Offshore wind availability as of July 2022. (Bureau of Ocean Energy Management graphic)
Maintenance operations requires highly skilled workers that are capable of working out on the ocean in exceptionally difficult conditions, said Hines.
“This is a challenging environment,” he said.
While the country is rapidly shifting to offshore wind energy, training workers to meet the need is a vital component of the transition.
That training is a significant part of a precedent-setting agreement between the world’s largest wind manufacturer and leading unions that promised good-paying jobs in the burgeoning and complex sector throughout the country.
That agreement was negotiated by Staten Islander Allison Ziogas, who noted that training union workers via embedded apprenticeship and journeyman training centers across the U.S. will function as a pipeline to building the workforce needed to maintain offshore wind farms.
“It’s a real priority to make sure that workers are properly trained, that they’re well supported,” said Hines. “We’ve got to create work, career security.”
Wind turbine test facility farm off shore of Hunterston, U.K.
WHERE DO WE GO FROM HERE?
The U.S. has set a goal to reach 30 gigawatts of offshore wind generation capacity by the end of the decade.
Looking further down the line, the country will have to exponentially grow its renewable energy portfolio to stave off the worst effects of global warming.
“If you think about 2050 and what we call the energy transition, we have to electrify our economy and then we have to produce that electricity with renewables in order to make our contribution our nation’s contribution to keeping global warming at less than 1.5 degrees centigrade,” said Hines, referring to the post-industrial era inflection point scientists say will need to be avoided to limit climate change effects.

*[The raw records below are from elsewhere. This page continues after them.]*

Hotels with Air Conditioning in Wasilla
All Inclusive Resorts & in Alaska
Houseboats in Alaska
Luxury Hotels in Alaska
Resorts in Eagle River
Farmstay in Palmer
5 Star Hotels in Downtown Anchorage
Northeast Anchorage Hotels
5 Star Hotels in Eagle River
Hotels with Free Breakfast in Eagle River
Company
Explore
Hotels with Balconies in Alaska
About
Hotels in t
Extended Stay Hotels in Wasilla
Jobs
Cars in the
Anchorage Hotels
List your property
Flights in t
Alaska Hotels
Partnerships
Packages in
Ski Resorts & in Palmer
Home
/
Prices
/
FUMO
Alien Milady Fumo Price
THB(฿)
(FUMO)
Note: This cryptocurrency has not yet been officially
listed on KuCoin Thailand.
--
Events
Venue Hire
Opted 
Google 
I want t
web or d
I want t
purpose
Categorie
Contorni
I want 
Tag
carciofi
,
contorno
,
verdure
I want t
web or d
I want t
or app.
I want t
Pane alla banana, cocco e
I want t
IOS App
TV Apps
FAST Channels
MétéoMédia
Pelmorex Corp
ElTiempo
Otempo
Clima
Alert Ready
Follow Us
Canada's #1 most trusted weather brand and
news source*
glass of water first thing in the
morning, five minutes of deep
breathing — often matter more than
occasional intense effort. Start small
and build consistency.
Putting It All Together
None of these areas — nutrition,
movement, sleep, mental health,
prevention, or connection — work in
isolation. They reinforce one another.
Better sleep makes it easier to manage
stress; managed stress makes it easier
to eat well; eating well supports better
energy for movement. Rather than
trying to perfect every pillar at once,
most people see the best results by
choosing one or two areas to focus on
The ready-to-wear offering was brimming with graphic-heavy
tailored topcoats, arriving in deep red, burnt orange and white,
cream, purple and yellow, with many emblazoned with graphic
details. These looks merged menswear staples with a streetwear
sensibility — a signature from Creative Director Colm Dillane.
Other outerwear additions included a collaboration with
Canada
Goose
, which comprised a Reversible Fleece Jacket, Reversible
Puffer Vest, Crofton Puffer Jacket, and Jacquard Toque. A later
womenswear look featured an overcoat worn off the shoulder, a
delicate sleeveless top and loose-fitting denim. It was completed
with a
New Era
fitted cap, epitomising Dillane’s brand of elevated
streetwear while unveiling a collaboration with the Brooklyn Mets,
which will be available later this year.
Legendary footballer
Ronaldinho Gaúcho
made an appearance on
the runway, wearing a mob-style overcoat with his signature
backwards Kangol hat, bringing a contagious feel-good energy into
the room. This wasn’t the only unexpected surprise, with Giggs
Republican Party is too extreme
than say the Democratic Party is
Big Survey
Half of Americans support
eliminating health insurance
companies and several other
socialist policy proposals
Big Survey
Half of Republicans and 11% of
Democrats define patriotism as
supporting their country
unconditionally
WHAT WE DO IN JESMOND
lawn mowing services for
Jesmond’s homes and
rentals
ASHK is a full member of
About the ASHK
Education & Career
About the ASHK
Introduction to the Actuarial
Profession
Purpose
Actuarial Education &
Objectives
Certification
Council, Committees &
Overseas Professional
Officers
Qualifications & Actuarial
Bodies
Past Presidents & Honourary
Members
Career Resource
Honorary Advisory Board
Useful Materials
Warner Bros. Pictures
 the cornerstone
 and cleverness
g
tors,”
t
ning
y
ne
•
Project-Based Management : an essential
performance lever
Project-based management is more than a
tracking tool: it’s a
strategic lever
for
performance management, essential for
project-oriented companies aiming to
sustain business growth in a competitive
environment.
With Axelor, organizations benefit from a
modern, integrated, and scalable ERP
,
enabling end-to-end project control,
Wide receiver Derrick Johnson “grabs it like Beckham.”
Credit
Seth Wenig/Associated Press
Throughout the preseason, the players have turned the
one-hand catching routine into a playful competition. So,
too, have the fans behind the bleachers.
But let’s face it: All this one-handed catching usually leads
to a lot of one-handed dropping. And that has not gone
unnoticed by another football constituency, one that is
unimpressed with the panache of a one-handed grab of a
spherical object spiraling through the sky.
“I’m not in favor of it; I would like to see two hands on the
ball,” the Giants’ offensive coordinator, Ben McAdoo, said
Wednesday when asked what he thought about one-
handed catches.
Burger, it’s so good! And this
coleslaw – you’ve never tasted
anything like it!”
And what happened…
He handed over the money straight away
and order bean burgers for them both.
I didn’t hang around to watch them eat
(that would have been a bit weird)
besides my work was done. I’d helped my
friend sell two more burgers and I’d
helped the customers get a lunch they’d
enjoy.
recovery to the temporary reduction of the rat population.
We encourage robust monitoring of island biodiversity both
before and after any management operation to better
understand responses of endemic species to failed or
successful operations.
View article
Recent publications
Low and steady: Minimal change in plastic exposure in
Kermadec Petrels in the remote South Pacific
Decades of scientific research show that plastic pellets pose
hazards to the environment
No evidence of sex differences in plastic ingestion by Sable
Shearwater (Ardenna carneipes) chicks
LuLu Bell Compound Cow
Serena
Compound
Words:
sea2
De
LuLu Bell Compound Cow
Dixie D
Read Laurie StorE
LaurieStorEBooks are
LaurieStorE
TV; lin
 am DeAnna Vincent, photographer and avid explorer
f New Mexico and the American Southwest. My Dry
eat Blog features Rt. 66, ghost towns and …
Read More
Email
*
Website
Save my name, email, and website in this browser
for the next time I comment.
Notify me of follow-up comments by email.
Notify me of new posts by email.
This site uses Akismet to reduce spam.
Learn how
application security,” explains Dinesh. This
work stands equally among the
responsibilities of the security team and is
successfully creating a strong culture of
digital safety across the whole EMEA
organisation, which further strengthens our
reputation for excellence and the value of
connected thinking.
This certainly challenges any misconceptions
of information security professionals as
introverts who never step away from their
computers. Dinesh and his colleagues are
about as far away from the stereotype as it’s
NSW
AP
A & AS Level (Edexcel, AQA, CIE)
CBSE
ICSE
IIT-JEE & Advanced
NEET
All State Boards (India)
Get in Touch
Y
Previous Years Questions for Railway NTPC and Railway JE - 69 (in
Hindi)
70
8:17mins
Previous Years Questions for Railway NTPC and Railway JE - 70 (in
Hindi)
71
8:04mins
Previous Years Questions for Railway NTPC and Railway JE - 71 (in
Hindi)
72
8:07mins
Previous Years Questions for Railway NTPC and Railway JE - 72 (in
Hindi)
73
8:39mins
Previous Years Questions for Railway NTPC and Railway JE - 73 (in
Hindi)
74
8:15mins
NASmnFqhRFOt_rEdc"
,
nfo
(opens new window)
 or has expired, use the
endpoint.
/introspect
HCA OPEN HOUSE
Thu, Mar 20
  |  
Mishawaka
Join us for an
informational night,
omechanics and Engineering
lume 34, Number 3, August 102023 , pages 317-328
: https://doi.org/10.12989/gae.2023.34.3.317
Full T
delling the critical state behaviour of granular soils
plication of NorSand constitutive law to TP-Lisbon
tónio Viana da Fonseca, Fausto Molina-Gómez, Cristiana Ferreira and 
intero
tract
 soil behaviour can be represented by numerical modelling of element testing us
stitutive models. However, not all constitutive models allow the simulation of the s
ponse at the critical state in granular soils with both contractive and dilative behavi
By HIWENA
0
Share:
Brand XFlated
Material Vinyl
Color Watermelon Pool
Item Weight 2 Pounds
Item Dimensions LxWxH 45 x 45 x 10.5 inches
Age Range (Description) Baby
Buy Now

The country will have to effectively triple its electricity generation capacity, said Hines, jumping from just over 1,000 gigawatts to 3,000 gigawatts of mostly wind and solar power. Around 300 gigawatts of that energy — or roughly 10% of the energy transition — is expected to come from offshore wind.
But, coastal areas like New York City that consume high levels of electricity will be closest to offshore wind farms, said Hines.
“So, from that point of view, a lot of the states are making big commitments to offshore wind because it’s a locally sourced form of power,” he said. “And right now the power grid in the East Coast flows from west to east, but the flows are going to change a little bit as we start integrating this offshore wind.”